** Your instructions **
From the data below, repeat everything exactly except the images.

◆ ◆ ◆ ◆

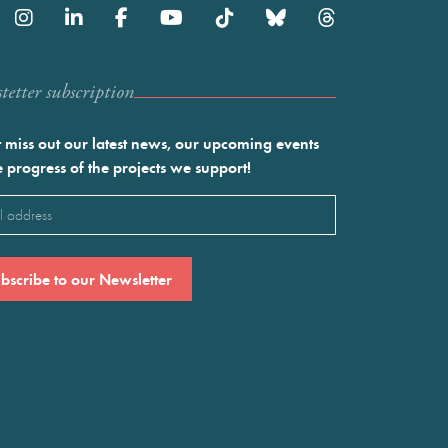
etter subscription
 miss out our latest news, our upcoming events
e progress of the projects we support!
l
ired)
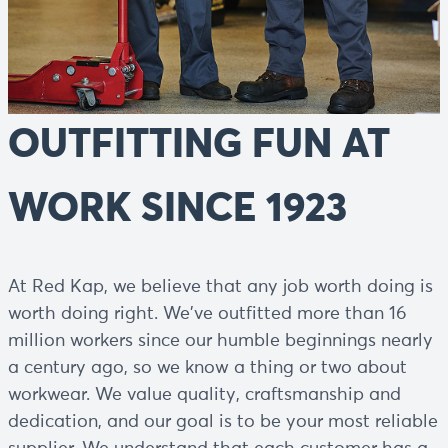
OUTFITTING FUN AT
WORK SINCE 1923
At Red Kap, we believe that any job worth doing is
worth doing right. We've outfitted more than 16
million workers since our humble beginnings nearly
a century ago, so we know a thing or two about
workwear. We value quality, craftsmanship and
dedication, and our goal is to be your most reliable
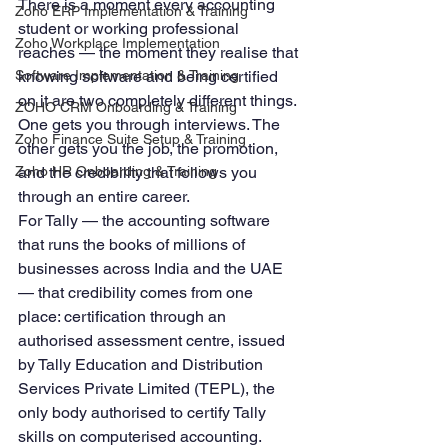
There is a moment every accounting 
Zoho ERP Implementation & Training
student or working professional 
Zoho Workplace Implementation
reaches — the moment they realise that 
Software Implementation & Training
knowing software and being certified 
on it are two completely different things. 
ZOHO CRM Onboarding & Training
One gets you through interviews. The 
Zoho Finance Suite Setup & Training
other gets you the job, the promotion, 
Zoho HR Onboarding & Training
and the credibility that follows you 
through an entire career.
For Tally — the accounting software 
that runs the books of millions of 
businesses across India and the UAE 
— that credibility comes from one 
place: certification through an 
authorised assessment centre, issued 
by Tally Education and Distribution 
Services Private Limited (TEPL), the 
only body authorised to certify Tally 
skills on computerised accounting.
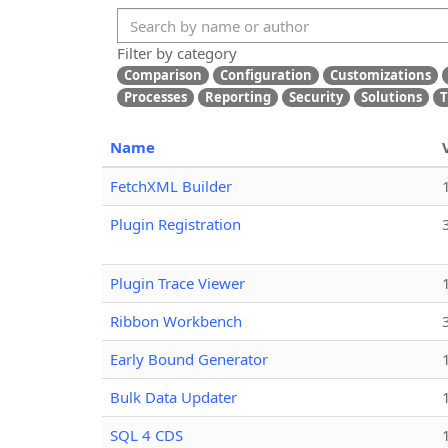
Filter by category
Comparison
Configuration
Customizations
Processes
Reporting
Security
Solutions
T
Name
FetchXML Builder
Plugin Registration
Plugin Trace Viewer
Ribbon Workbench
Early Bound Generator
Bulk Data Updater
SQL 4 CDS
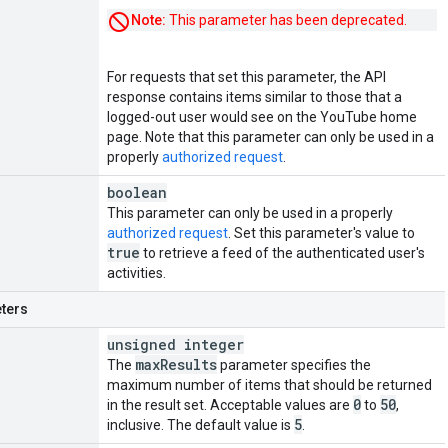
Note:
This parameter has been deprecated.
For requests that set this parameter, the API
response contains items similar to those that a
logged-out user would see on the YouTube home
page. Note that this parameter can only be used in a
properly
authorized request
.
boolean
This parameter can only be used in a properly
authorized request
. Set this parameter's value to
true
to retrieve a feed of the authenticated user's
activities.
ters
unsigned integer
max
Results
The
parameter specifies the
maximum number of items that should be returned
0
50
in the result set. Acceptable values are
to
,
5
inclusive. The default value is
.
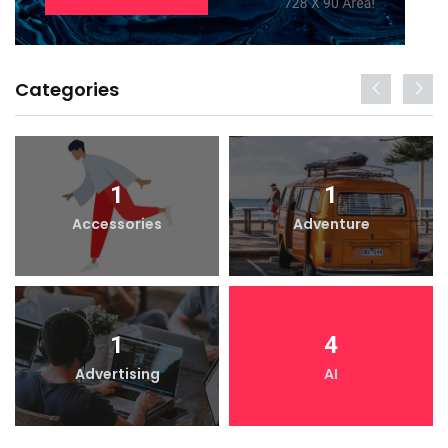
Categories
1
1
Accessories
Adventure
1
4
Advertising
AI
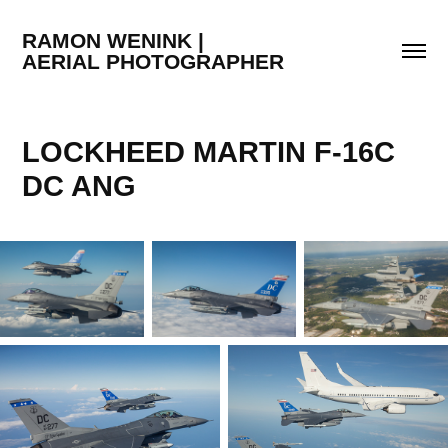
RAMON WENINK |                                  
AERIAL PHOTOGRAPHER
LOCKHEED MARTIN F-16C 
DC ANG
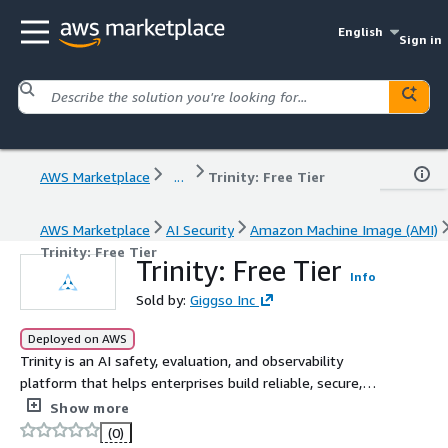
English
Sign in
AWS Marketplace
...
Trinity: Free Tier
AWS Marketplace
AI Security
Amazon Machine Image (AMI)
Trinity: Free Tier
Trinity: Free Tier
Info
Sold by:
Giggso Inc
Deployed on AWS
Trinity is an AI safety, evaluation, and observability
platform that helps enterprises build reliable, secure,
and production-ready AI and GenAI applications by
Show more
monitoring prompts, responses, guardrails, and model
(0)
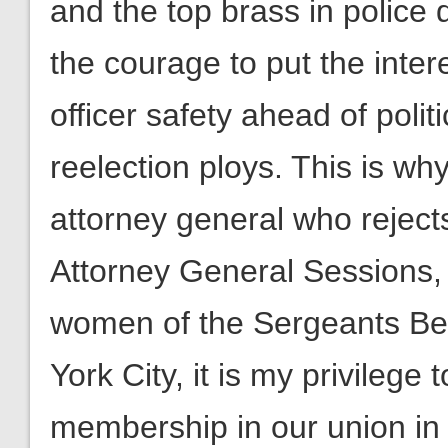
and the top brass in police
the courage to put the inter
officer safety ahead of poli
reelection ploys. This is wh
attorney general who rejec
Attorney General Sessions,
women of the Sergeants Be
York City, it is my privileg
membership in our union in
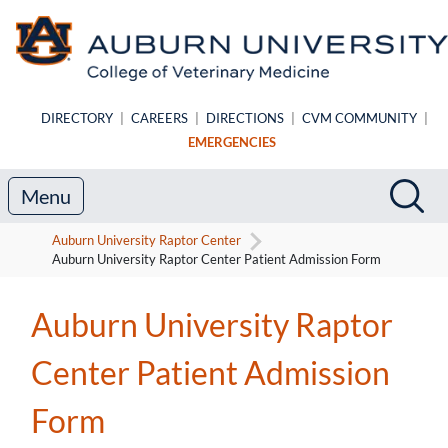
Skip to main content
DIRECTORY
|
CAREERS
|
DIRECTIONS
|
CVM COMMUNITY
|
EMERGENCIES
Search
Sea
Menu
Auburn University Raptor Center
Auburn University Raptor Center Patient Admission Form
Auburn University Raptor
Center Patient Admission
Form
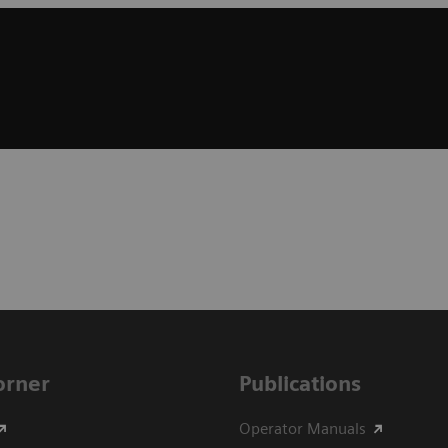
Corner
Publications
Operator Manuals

◆ ◆ ◆ ◆

** Your response **
etter subscription
 miss out our latest news, our upcoming events
e progress of the projects we support!
l
ired)
OUTFITTING FUN AT
WORK SINCE 1923
At Red Kap, we believe that any job worth doing is
worth doing right. We've outfitted more than 16
million workers since our humble beginnings nearly
a century ago, so we know a thing or two about
workwear. We value quality, craftsmanship and
dedication, and our goal is to be your most reliable
There is a moment every accounting 
Zoho ERP Implementation & Training
student or working professional 
Zoho Workplace Implementation
reaches — the moment they realise that 
Software Implementation & Training
knowing software and being certified 
on it are two completely different things. 
ZOHO CRM Onboarding & Training
One gets you through interviews. The 
Zoho Finance Suite Setup & Training
other gets you the job, the promotion, 
Zoho HR Onboarding & Training
and the credibility that follows you 
through an entire career.
For Tally — the accounting software 
that runs the books of millions of 
businesses across India and the UAE 
— that credibility comes from one 
place: certification through an 
authorised assessment centre, issued 
by Tally Education and Distribution 
Services Private Limited (TEPL), the 
only body authorised to certify Tally 
skills on computerised accounting.
Filter by category
Comparison
Configuration
Customizations
Processes
Reporting
Security
Solutions
T
Name
FetchXML Builder
Plugin Registration
Plugin Trace Viewer
Ribbon Workbench
Early Bound Generator
Bulk Data Updater
SQL 4 CDS
Note:
This parameter has been deprecated.
For requests that set this parameter, the API
response contains items similar to those that a
logged-out user would see on the YouTube home
page. Note that this parameter can only be used in a
properly
authorized request
.
boolean
This parameter can only be used in a properly
authorized request
. Set this parameter's value to
true
to retrieve a feed of the authenticated user's
activities.
ters
unsigned integer
max
Results
The
parameter specifies the
maximum number of items that should be returned
0
50
in the result set. Acceptable values are
to
,
5
inclusive. The default value is
.
Categories
1
1
Accessories
Adventure
1
4
Advertising
AI
RAMON WENINK |                                  
AERIAL PHOTOGRAPHER
LOCKHEED MARTIN F-16C 
DC ANG
English
Sign in
AWS Marketplace
...
Trinity: Free Tier
AWS Marketplace
AI Security
Amazon Machine Image (AMI)
Trinity: Free Tier
Trinity: Free Tier
Info
Sold by:
Giggso Inc
Deployed on AWS
Trinity is an AI safety, evaluation, and observability
platform that helps enterprises build reliable, secure,
and production-ready AI and GenAI applications by
Show more
monitoring prompts, responses, guardrails, and model
(0)
and the top brass in police
the courage to put the inter
officer safety ahead of poli
reelection ploys. This is wh
attorney general who rejec
Attorney General Sessions,
women of the Sergeants Be
York City, it is my privileg
membership in our union in
Skip to main content
DIRECTORY
|
CAREERS
|
DIRECTIONS
|
CVM COMMUNITY
|
EMERGENCIES
Search
Sea
Menu
Auburn University Raptor Center
Auburn University Raptor Center Patient Admission Form
Auburn University Raptor
Center Patient Admission
Form
Corner
Publications
Operator Manuals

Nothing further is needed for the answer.